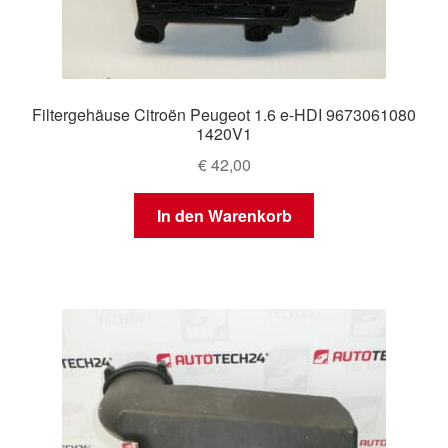
Filtergehäuse Citroën Peugeot 1.6 e-HDI 9673061080
1420V1
€
42,00
In den Warenkorb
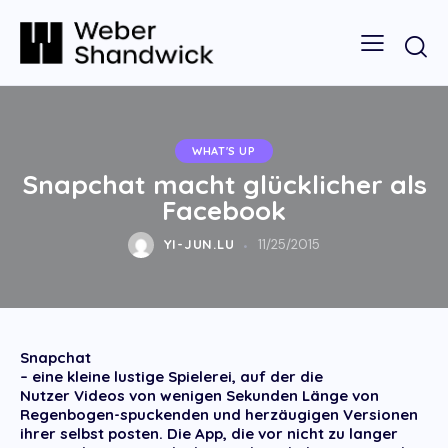
WHAT'S UP
Snapchat macht glücklicher als
Facebook
YI-JUN.LU
11/25/2015
Snapchat
– eine kleine lustige Spielerei, auf der die
Nutzer Videos von wenigen Sekunden Länge von
Regenbogen-spuckenden und herzäugigen Versionen
ihrer selbst posten. Die App, die vor nicht zu langer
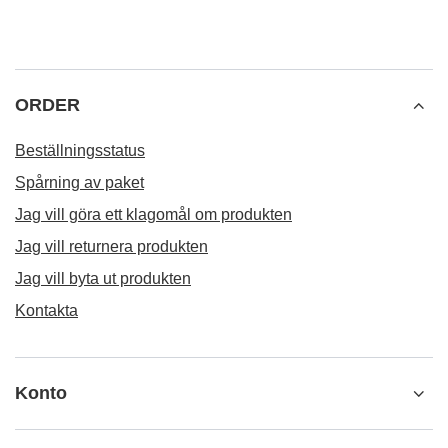
ORDER
Beställningsstatus
Spårning av paket
Jag vill göra ett klagomål om produkten
Jag vill returnera produkten
Jag vill byta ut produkten
Kontakta
Konto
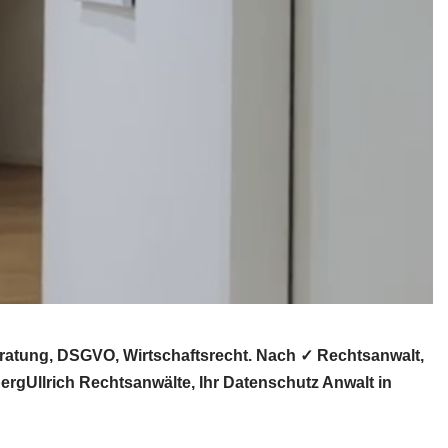
ratung, DSGVO, Wirtschaftsrecht. Nach ✓ Rechtsanwalt,
rgUllrich Rechtsanwälte, Ihr Datenschutz Anwalt in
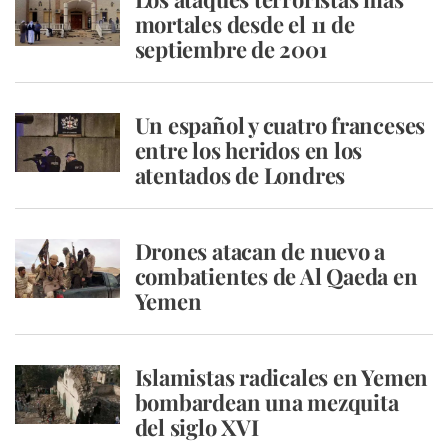
mortales desde el 11 de
septiembre de 2001
Un español y cuatro franceses
entre los heridos en los
atentados de Londres
Drones atacan de nuevo a
combatientes de Al Qaeda en
Yemen
Islamistas radicales en Yemen
bombardean una mezquita
del siglo XVI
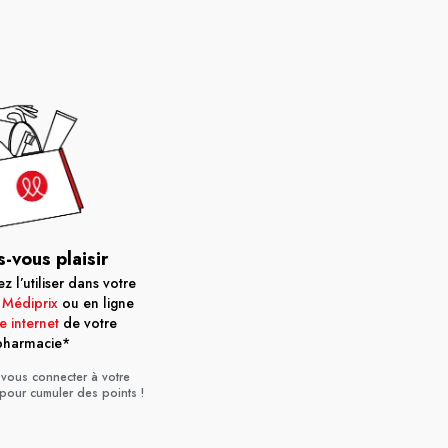
s-vous plaisir
 l’utiliser dans votre
 Médiprix
ou en ligne
te internet
de votre
pharmacie*
vous connecter à votre
 pour cumuler des points !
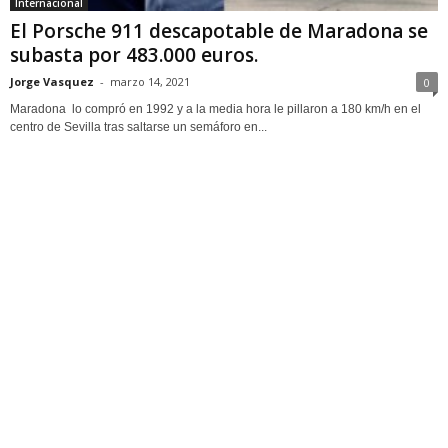
Internacional
El Porsche 911 descapotable de Maradona se
subasta por 483.000 euros.
Jorge Vasquez
-
marzo 14, 2021
0
Maradona lo compró en 1992 y a la media hora le pillaron a 180 km/h en el
centro de Sevilla tras saltarse un semáforo en...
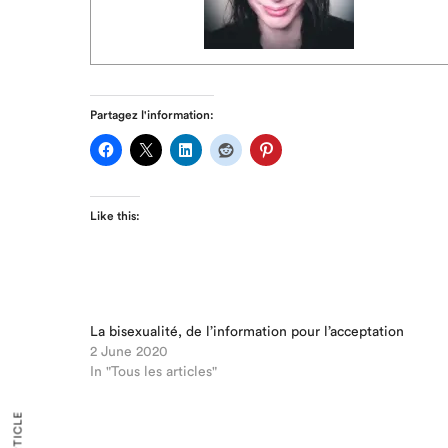
Partagez l'information:
Like this:
La bisexualité, de l’information pour l’acceptation
2 June 2020
In "Tous les articles"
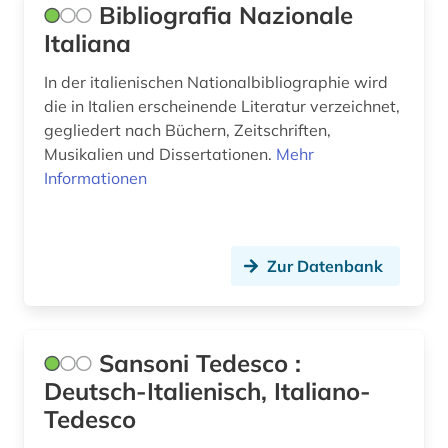
Bibliografia Nazionale
schriftsteller (1)
Italiana
mailand (1)
In der italienischen Nationalbibliographie wird
malerei (1)
die in Italien erscheinende Literatur verzeichnet,
gegliedert nach Büchern, Zeitschriften,
marke (1)
Musikalien und Dissertationen.
Mehr
marxismus (1)
Informationen
massimo (1)
medici (1)
Zur Datenbank
medienkonsum (1)
medienwissenschaft (7)
Sansoni Tedesco :
minderheitensprachen (1)
Deutsch-Italienisch, Italiano-
Tedesco
mittelalter (3)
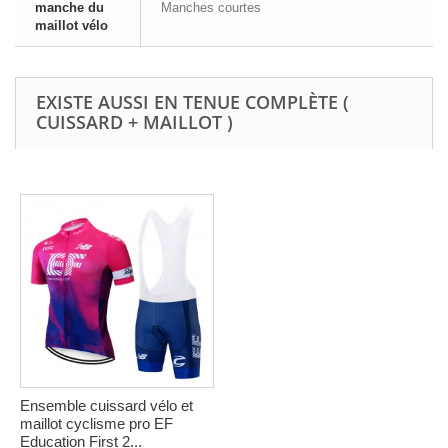
manche du
Manches courtes
maillot vélo
EXISTE AUSSI EN TENUE COMPLÈTE (
CUISSARD + MAILLOT )
Ensemble cuissard vélo et
maillot cyclisme pro EF
Education First 2...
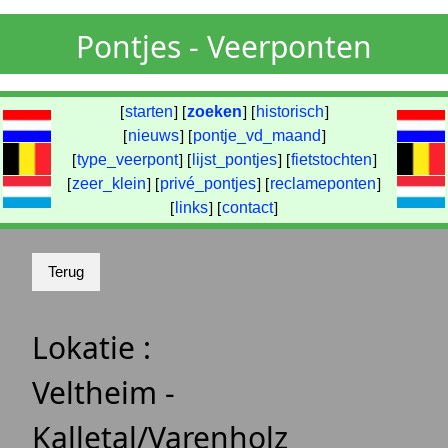
Pontjes - Veerponten
[
starten
] [
zoeken
] [
historisch
]
[
nieuws
] [
pontje_vd_maand
]
[
type_veerpont
] [
lijst_pontjes
] [
fietstochten
]
[
zeer_klein
] [
privé_pontjes
] [
reclameponten
]
[
links
] [
contact
]
Lokatie :
Veltheim -
Kalletal/Varenholz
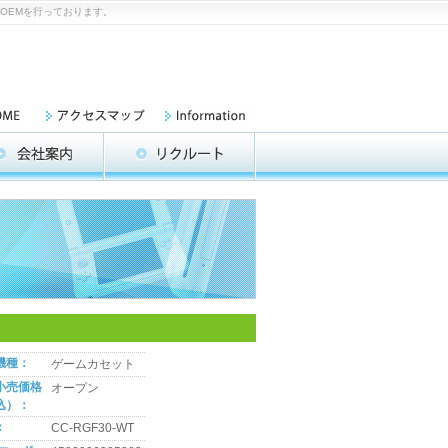
、OEMを行っております。
機種：
ゲームカセット
小売価格
オープン
込）：
：
CC-RGF30-WT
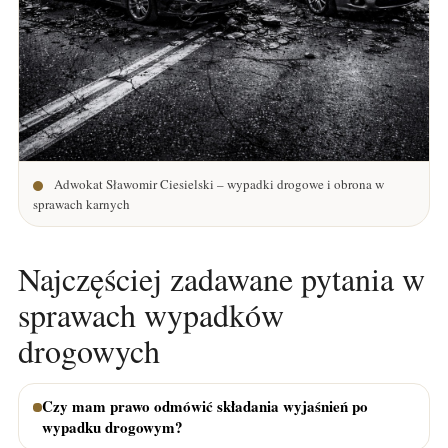
Adwokat Sławomir Ciesielski – wypadki drogowe i obrona w
sprawach karnych
Najczęściej zadawane pytania w
sprawach wypadków
drogowych
Czy mam prawo odmówić składania wyjaśnień po
wypadku drogowym?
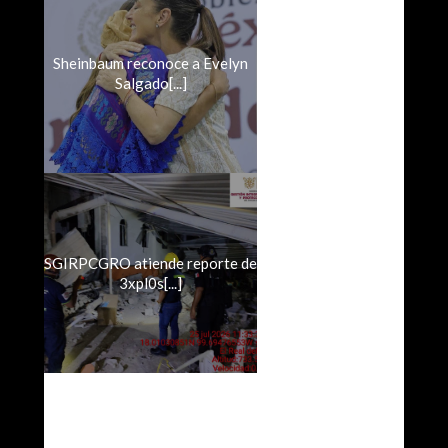
Sheinbaum reconoce a Evelyn
Salgado[...]
SGIRPCGRO atiende reporte de
3xpl0s[...]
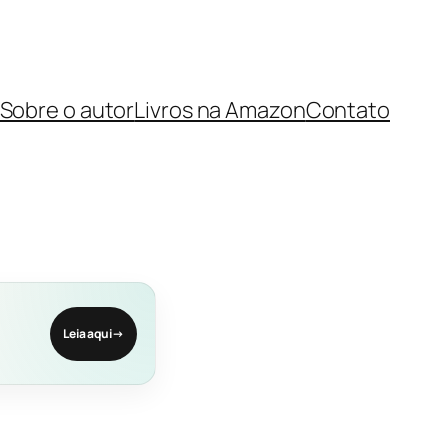
Sobre o autor
Livros na Amazon
Contato
Leia aqui
→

····················

> Task item
Please copy every line in the entries where "Maradona" appears.

> Output below
El Porsche 911 descapotable de Maradona se
Maradona lo compró en 1992 y a la media hora le pillaron a 180 km/h en el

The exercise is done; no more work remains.